_GOAL OF THE EXERCISE:_ Beneath this line are entries. Copy the range from the line with "Abraham Thomas is" to the line with "hinted at a new", ends included, exactly; leave pictures out.

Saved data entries
☆ ☆ ☆ ☆ ☆ ☆ ☆

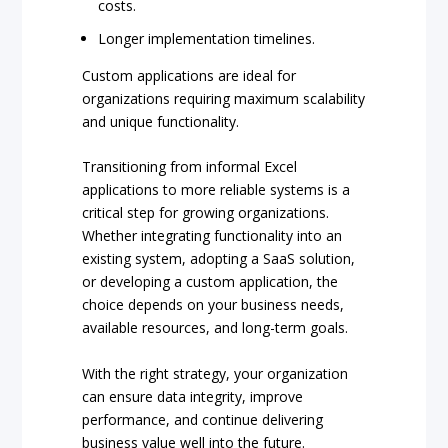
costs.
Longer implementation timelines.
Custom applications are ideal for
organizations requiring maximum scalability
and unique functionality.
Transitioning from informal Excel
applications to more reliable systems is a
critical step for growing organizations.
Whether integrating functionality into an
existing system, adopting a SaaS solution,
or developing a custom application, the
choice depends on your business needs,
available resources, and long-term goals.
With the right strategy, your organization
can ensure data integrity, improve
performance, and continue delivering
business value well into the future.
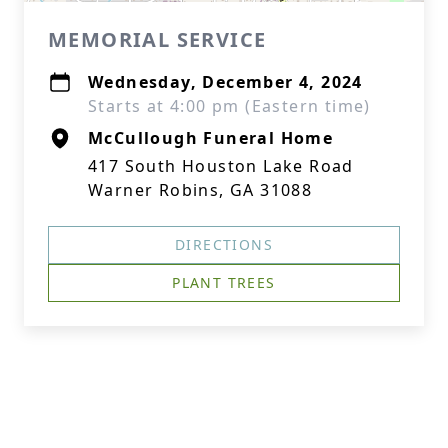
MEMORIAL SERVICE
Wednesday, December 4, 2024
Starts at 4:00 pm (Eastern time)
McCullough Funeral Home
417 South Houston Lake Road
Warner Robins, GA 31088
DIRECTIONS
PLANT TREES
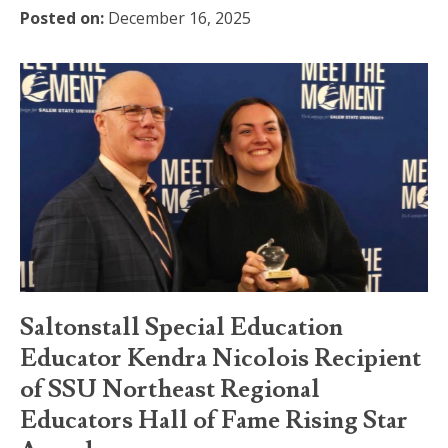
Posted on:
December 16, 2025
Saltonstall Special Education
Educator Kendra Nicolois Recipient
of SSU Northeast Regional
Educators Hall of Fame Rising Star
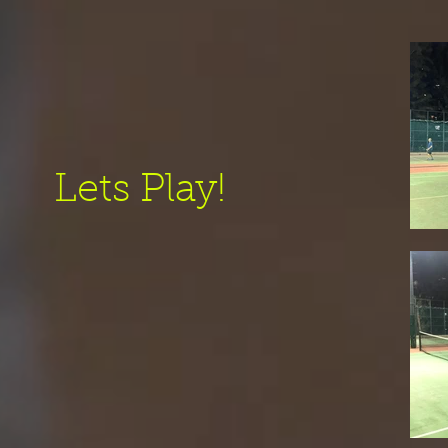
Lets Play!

☆ ☆ ☆ ☆ ☆ ☆ ☆

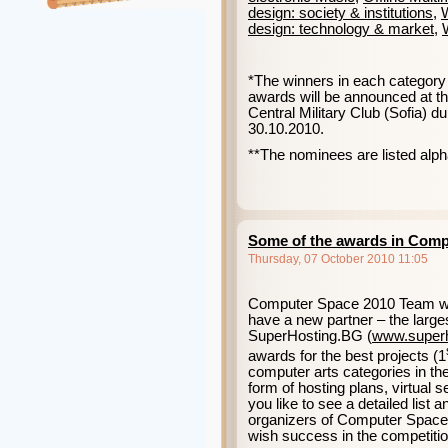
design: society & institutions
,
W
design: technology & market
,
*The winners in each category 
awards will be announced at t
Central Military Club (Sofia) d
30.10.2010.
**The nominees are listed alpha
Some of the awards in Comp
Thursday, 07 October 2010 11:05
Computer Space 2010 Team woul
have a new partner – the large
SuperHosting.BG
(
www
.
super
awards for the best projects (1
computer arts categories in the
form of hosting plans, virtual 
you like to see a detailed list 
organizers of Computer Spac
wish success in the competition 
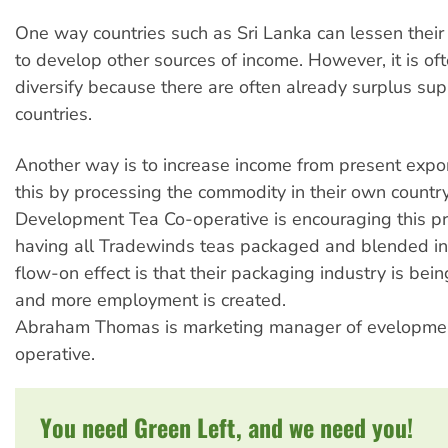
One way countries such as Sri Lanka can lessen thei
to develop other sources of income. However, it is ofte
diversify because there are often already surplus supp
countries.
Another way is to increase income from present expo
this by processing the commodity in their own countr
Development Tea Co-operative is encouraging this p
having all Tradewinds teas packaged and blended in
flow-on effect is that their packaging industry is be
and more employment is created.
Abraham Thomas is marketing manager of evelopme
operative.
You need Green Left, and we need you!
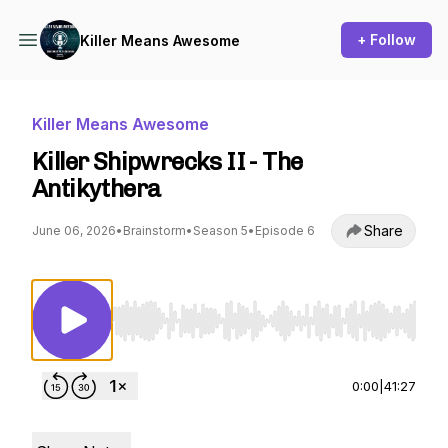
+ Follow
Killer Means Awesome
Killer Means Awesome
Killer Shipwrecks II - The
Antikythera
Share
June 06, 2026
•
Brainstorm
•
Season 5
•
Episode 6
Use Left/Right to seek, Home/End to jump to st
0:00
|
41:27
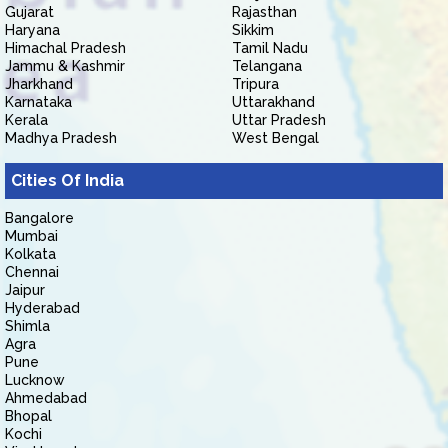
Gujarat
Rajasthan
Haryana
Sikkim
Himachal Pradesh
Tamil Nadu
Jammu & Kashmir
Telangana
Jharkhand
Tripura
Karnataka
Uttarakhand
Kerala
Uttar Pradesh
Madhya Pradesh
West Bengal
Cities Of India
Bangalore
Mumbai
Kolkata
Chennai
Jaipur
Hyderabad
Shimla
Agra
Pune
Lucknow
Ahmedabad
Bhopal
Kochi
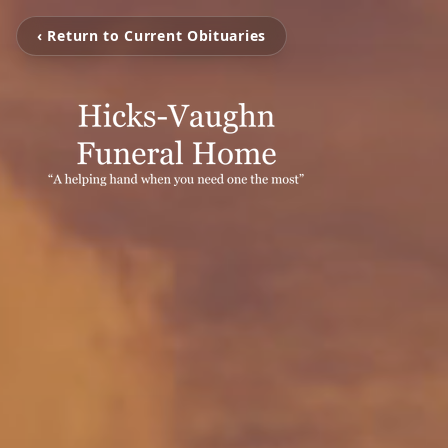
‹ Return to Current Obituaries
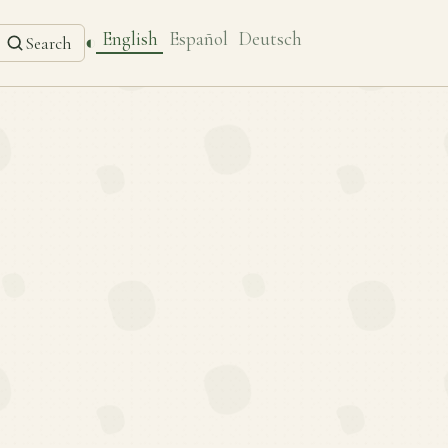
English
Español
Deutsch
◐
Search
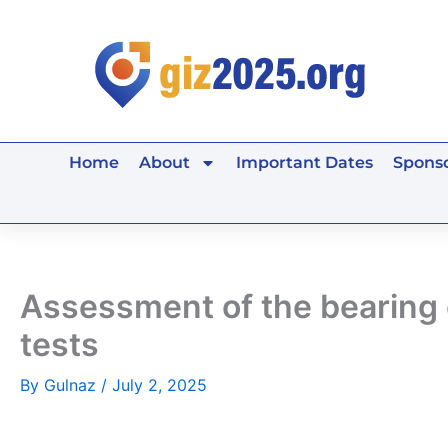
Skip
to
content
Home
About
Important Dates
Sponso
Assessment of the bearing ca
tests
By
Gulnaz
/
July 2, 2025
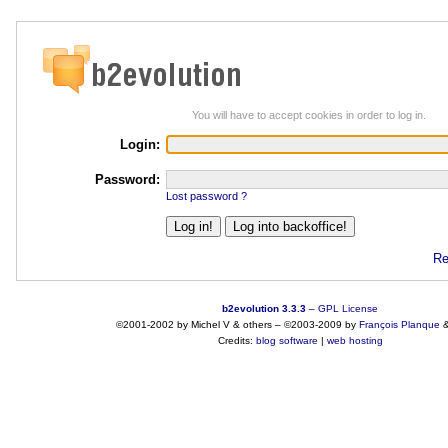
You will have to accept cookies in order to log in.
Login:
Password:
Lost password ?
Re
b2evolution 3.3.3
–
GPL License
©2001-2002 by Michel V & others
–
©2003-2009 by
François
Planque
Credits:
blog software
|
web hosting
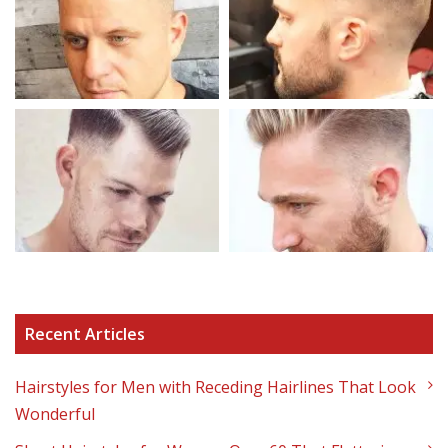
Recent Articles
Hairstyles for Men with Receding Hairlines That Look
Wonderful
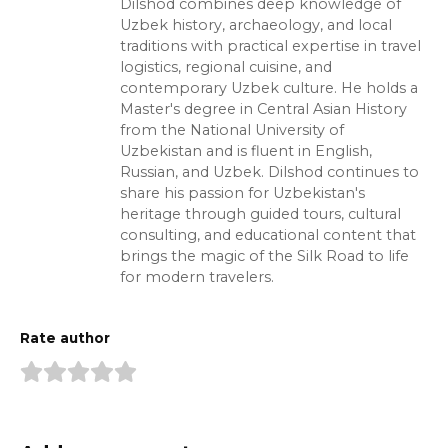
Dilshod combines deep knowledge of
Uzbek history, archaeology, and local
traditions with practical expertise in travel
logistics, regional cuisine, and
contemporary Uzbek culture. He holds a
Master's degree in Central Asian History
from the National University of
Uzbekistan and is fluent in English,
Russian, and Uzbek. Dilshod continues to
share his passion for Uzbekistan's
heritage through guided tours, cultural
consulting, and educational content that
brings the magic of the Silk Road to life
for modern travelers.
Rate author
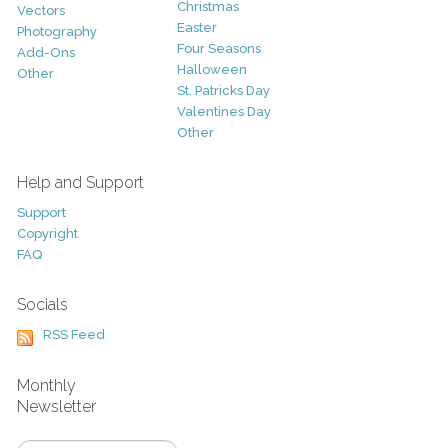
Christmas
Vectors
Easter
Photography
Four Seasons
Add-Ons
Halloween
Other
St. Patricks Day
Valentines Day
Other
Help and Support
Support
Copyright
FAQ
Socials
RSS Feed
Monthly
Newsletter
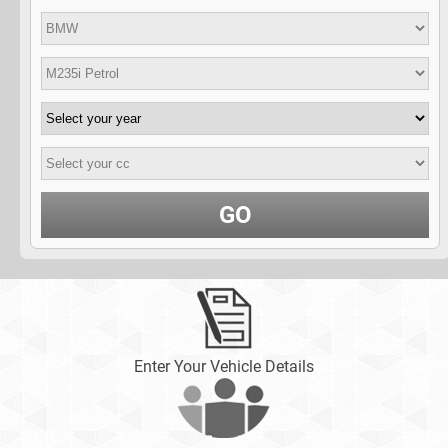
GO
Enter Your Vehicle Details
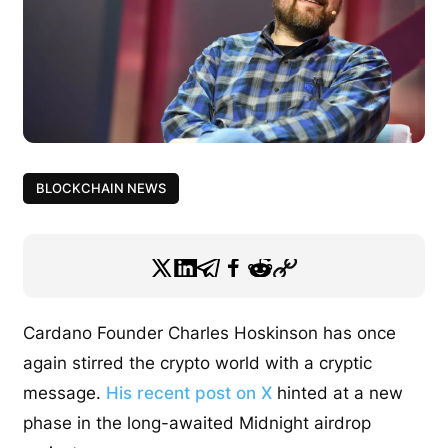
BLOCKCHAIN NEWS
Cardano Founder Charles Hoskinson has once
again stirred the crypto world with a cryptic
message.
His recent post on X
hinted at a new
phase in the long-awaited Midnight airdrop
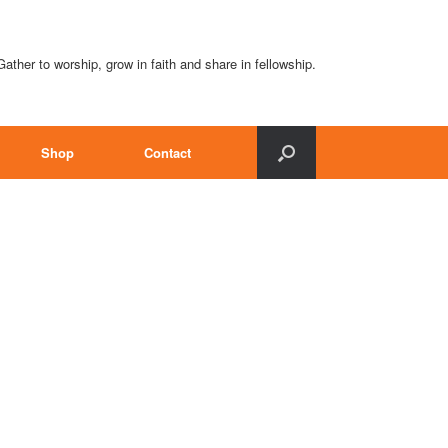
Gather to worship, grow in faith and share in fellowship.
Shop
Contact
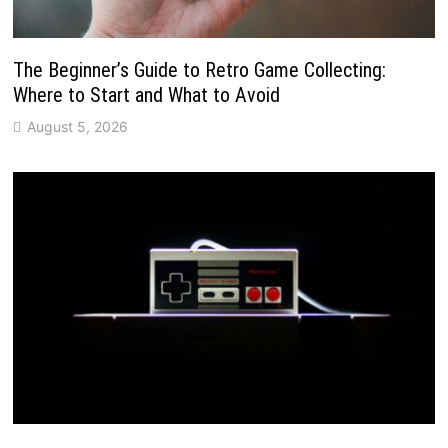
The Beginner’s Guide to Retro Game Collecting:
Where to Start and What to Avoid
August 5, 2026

☆ ☆ ☆ ☆ ☆ ☆ ☆

_TASK ANSWER:_
Abraham Thomas is marketing manager of evelopme
operative.
You need Green Left, and we need you!
+ Follow
Killer Means Awesome
Killer Means Awesome
Killer Shipwrecks II - The
Antikythera
Share
June 06, 2026
•
Brainstorm
•
Season 5
•
Episode 6
Use Left/Right to seek, Home/End to jump to st
0:00
|
41:27
Gujarat
Rajasthan
Haryana
Sikkim
Himachal Pradesh
Tamil Nadu
Jammu & Kashmir
Telangana
Jharkhand
Tripura
Karnataka
Uttarakhand
Kerala
Uttar Pradesh
Madhya Pradesh
West Bengal
Cities Of India
Bangalore
Mumbai
Kolkata
Chennai
Jaipur
Hyderabad
Shimla
Agra
Pune
Lucknow
Ahmedabad
Bhopal
Kochi
‹ Return to Current Obituaries
English
Español
Deutsch
◐
Search
Skip
to
content
Home
About
Important Dates
Sponso
Assessment of the bearing ca
tests
By
Gulnaz
/
July 2, 2025
You will have to accept cookies in order to log in.
Login:
Password:
Lost password ?
Re
b2evolution 3.3.3
–
GPL License
©2001-2002 by Michel V & others
–
©2003-2009 by
François
Planque
Credits:
blog software
|
web hosting
Recent Articles
Hairstyles for Men with Receding Hairlines That Look
Wonderful
Dilshod combines deep knowledge of
Uzbek history, archaeology, and local
traditions with practical expertise in travel
logistics, regional cuisine, and
contemporary Uzbek culture. He holds a
Master's degree in Central Asian History
from the National University of
Uzbekistan and is fluent in English,
Russian, and Uzbek. Dilshod continues to
share his passion for Uzbekistan's
heritage through guided tours, cultural
consulting, and educational content that
brings the magic of the Silk Road to life
for modern travelers.
Rate author
Christmas
Vectors
Easter
Photography
Four Seasons
Add-Ons
Halloween
Other
St. Patricks Day
Valentines Day
Other
Help and Support
Support
Copyright
FAQ
Socials
RSS Feed
Monthly
Newsletter
GO
Enter Your Vehicle Details
BLOCKCHAIN NEWS
Cardano Founder Charles Hoskinson has once
again stirred the crypto world with a cryptic
message.
His recent post on X
hinted at a new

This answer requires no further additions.